ゾロの意外な一面が見られるのが、サンジにとっては楽しかった。
もっとゾロのことを知りたいと、思ってしまった。
出会ってまだ間もない、お互いに知らないことばかりの関係なのだけれど、その分新しく知ることがたくさんあると思うと嬉しかった。

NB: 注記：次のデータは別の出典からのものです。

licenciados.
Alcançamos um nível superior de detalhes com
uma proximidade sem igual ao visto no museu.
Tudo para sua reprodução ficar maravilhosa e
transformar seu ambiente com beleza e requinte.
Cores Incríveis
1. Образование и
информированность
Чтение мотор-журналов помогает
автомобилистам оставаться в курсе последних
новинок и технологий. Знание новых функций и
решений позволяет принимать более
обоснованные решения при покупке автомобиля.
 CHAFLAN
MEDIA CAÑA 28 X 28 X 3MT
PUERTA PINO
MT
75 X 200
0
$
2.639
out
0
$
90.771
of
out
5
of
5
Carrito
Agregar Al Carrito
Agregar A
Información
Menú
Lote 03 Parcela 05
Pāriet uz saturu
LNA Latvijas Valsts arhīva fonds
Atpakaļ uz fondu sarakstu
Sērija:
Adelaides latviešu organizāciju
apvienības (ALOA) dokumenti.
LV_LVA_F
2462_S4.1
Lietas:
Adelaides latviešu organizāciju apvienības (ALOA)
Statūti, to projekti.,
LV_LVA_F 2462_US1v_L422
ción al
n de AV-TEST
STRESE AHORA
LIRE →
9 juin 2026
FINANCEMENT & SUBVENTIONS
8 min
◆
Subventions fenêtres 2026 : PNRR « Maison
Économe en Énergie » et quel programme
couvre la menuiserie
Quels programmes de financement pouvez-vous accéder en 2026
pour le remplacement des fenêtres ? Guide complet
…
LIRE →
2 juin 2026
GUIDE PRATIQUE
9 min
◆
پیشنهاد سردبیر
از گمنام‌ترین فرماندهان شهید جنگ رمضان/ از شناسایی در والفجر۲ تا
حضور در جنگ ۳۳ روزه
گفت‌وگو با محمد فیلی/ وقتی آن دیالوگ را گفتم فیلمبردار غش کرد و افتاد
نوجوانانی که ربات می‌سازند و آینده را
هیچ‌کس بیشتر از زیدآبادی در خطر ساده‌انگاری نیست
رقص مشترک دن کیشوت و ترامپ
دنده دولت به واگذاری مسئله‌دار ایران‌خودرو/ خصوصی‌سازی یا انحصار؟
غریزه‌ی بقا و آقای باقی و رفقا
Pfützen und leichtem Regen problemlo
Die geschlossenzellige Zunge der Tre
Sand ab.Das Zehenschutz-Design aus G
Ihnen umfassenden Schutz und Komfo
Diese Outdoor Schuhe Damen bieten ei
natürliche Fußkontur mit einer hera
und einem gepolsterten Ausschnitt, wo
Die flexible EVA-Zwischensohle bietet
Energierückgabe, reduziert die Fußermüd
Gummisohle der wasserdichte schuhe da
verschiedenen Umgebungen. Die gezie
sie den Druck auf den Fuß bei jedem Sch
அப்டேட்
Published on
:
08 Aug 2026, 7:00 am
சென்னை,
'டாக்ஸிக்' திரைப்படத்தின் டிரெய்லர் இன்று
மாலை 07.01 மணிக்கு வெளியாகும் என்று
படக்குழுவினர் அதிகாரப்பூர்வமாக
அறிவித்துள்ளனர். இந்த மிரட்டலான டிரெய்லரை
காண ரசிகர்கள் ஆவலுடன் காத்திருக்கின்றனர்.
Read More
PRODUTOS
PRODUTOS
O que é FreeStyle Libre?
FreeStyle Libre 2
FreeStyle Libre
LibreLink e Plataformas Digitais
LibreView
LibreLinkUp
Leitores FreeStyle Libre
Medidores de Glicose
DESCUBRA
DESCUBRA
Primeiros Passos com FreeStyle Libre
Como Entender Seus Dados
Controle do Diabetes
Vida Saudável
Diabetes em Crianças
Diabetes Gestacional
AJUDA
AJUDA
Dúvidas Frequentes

サンジはラテの泡で上唇が白くなったゾロの顔を珍しいものでも見るように眺めて、それからトトトと腕伝いに肩に駆け登った。
緑の髪ごしに窓の外を窺えば、多くの人々が行き交うのが見える。
サンジの大好きな可愛い女の子や、色っぽい奥さんやお年を召した昔のレディ。
元気に駆け回る子どもに、むくつけきおっさん。
ヨボヨボの年寄りに、肩で風を切るように歩く荒っぽい若者達。

もしも、もしも自分が普通の身体を持っていたら―――
全体的なサイズが小さいだけで、サンジの手足は長いし、もしかしたらゾロとはそう上背は変わらないかもしれない。
二人で並んで、こんな賑やかな街を歩いて。
おしゃれなカフェだって、二人連れならそう不自然に見えないかもしれないし。
同じく二人連れの可愛いレディに声を掛けたっていいだろう。
そんな風にゾロと旅ができれば、どれほど楽しいだろうか。

そう夢想しながら、夜の明かりに照らされた往来を眺める。
あの雑踏の中を今の自分が歩いたとしたら、誰にも気付かれない内に踏み潰されて終わりかもしれない。
そう考えると哀しくなって、掴んだゾロの髪をぎゅっと握り締めた。

「そろそろ行くか?」
サンジの視界から外を遮るように、ゾロの掌が翳された。
その手を伝い降りて腹巻へと帰る。
けれどどうしても、肩よりは眺めが悪い。
「お前、髪伸ばせよ。そうしたら俺が肩に乗ってても見付かんねえだろ」
「ああ?うぜえだろ」
長い緑の髪のゾロを想像して、自分で言い出しておきながらサンジはちょっと笑ってしまった。